What makes a toy legendary? It helps to be named “Toy of the Century,” as Fortune Magazine christened Legos in 2000. And it doesn’t hurt that your once-simple product has spawned amusement parks in four countries. Legos, from the Danish “leg godt” for “play well,” have garnered these achievements and then some. The Legos story dates to 1947 when carpenter Ole Christiansen fashioned interlocking red-and-white blocks, which child development experts later proclaimed as the “ideal toy,” given their ability to encourage and refine construction, organizational and reconfiguration skills. According to the Lego Co. site, seven Lego sets are sold every second. If all the Lego bricks were distributed evenly to every person on the planet, each of us would get 62 bricks. If you were to take all the bricks sold in just one year and lay them end-to-end, they would encircle the globe more than five times.

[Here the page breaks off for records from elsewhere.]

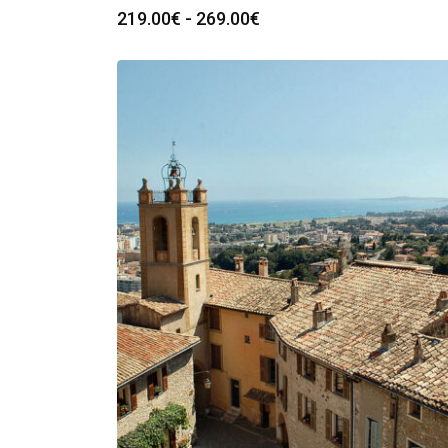
Fascia
219.00
€
-
269.00
€
di
prezzo:
da
219.00€
a
269.00€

If that’s not enough interesting factoids for you, a mathematician discovered there are more than 915 million ways to combine just six bricks (it was formerly thought you could only combine the six pieces in a paltry 102 million different ways).
Barbie has been adored by millions of young girls in the past half century, but she's also generated more controversy than any toy on this list. Ruth Handler got inspiration for Barbie from her daughter who was, fittingly enough, named “Barbara.” Handler saw her playing with paper dolls and thought about how much more fun it would be for girls to play with 3-dimensional dolls. Most of the dolls at the time were fashioned after babies, so the woman who would later help to create Mattel revolutionized the doll world again by making her creation much more grown-up … not to mention, fashionable. The first Barbie TV spot, which aired the year the doll was launched in 1959, reflects the era as well as the preoccupation with fashion. Over the years, Barbie has managed to remain fashion-conscious but she has also evolved to take on much more commanding roles, including that of Air Force fighter pilot and U.S. presidential candidate (though never president). The gal can’t keep a job, though. The National Toy Hall of Fame reports she has changed careers some 75 times. She also has defied mere mortal status, in that, since the early 1980s, Barbie has been a Latino, African-American, Eskimo and native Hawaiian islander, among other races, ethnicities and nationalities. It’s also been suggested that she defies “mere mortal” status in other ways, with some arguing that, given her extreme proportions, Barbie would not be able to stand if she were a real person. In conjunction with Barbie’s 50th birthday, the BBC reported that if Barbie were to come to life, she would stand 7’6” — 2 inches shorter than the world’s tallest woman — and boast 40-inch hips, a 28-inch waist and a 37-inch bust.